Highlights: the grand Royal Apartments and Queen Mary’s collection of miniatures and dollhouses (complete with working elevators and tiny bottles of Dom Perignon!).

Suppose you’re one of those persons who need to take their time reading every description at museums. In that case, this tour is probably not for you and you’re better off going independently by train.

I’m not kidding. The coach won’t wait even 5 minutes for you. Pretend it’s a cruise ship.

Another helpful tip was to buy a cold sandwich (never hot food or “something smelly like Mc Donald’s”) to eat at the coach during the trip to the next destination instead of wasting precious time sitting at a local cafe or restaurant.

Like The Statue of Liberty and Monalisa, Stonehenge felt smaller in real life

Stop 2, Stonehenge was an hour and a half from Windsor Castle. As our guide, and later my partner, said: It used to be a place along the road where people stopped, checked out the “rocks,” and moved on.

Now, however, was a world-class exhibition, complete with a fancy visitor center designed by Australian architect Denton Corker Marshall, from where shuttle buses take you to a prudent distance from the actual monument.

Another 120 minutes to capture media, rush through the shop and cafeteria, and meet our guides at the coach park to proceed to our final destination: Oxford.

If you feel like you’re in a movie, it’s because this place has been the location for many films and TV programs, including “Harry Potter,” “Sherlock Holmes,” and “The Theory of Everything.”

And aside from being the location of these and many other works of fiction and literature, it’s been the place of education for artists like Dame Maggie Smith (“Downton Abbey”) and “The Lord of the Rings” author J. R. R. Tolkien.
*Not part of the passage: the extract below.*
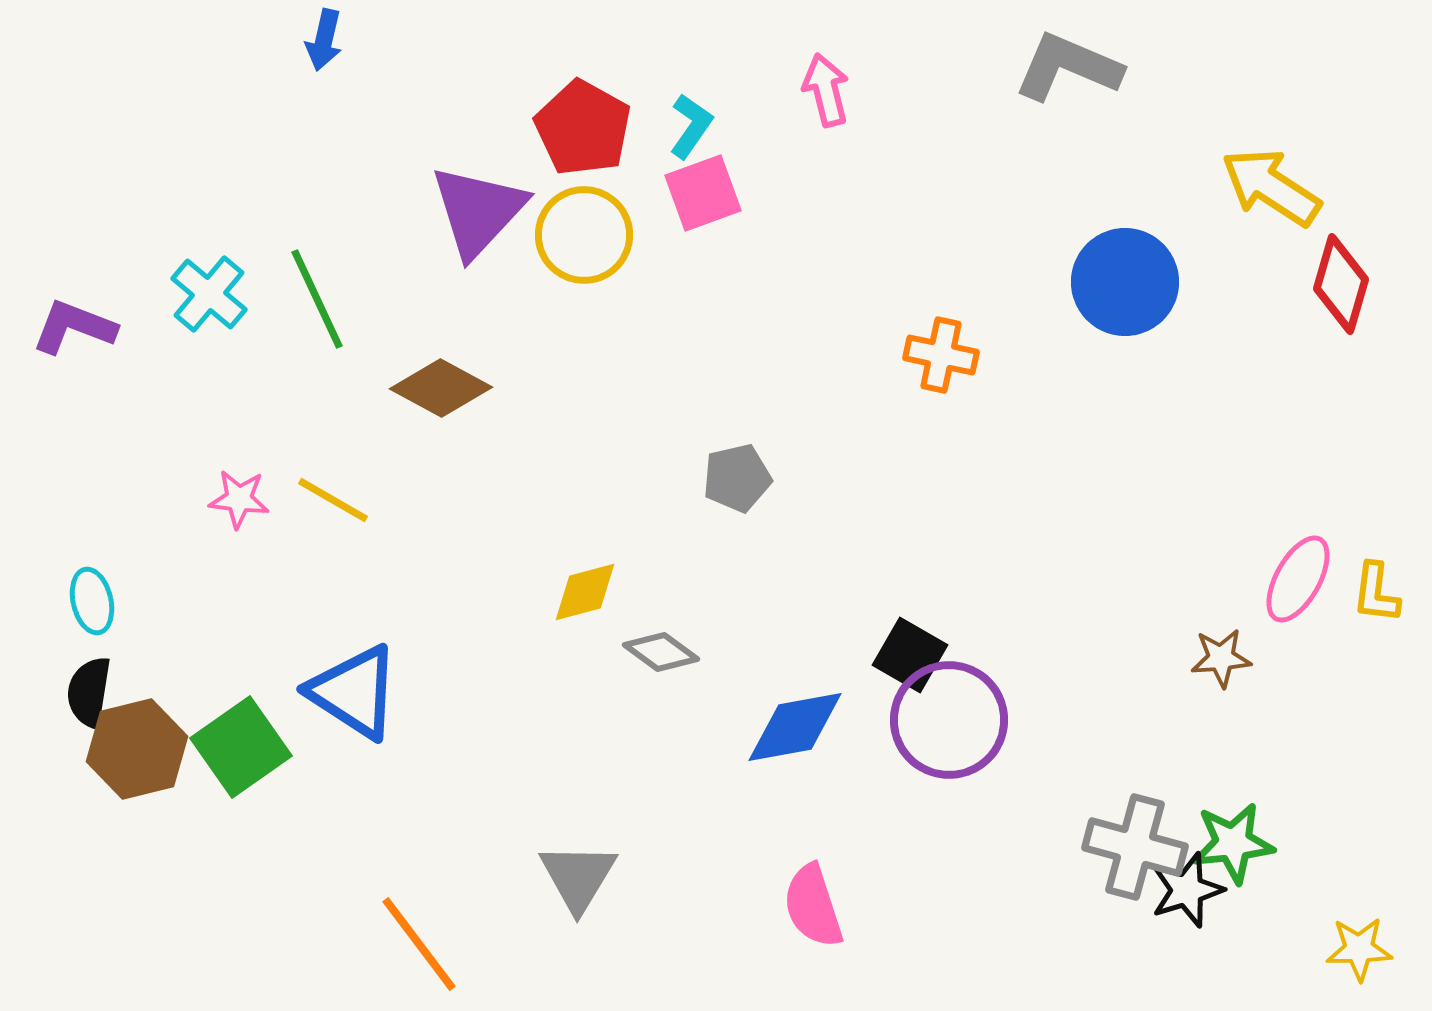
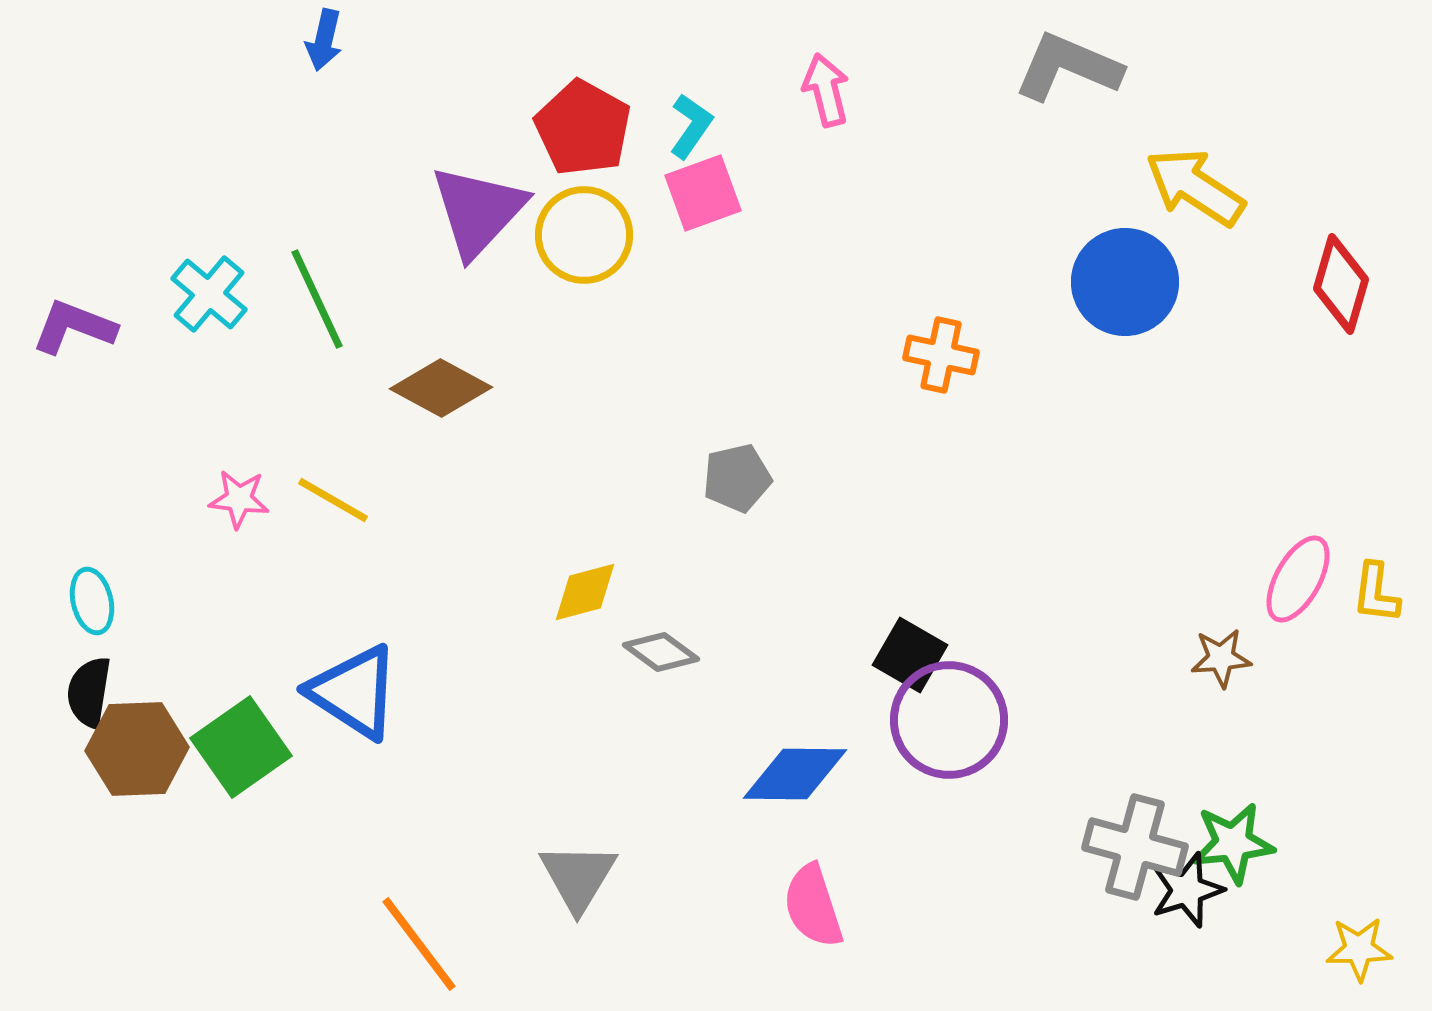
yellow arrow: moved 76 px left
blue diamond: moved 47 px down; rotated 11 degrees clockwise
brown hexagon: rotated 12 degrees clockwise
Perhaps this is another place to take time and explore at one’s own pace. It was already around three o clock by the time we arrived, and all stores, libraries, and museums close at 5 PM.

Nonetheless, highlights include the Martyr’s Memorial, University Church of St. Mary the Virgin, Christ Church College, Bodleian Library and—the one I would personally like to visit and spend some time in—The History of Science Museum, where they treasure Albert Einstein’s blackboards.

History of Science Museum at Oxford

One last thing: Oxford students and townspeople have hated each other since at least 1167. But there’s only one thing they seem to agree on: their disdain for tourists. So proceed with caution.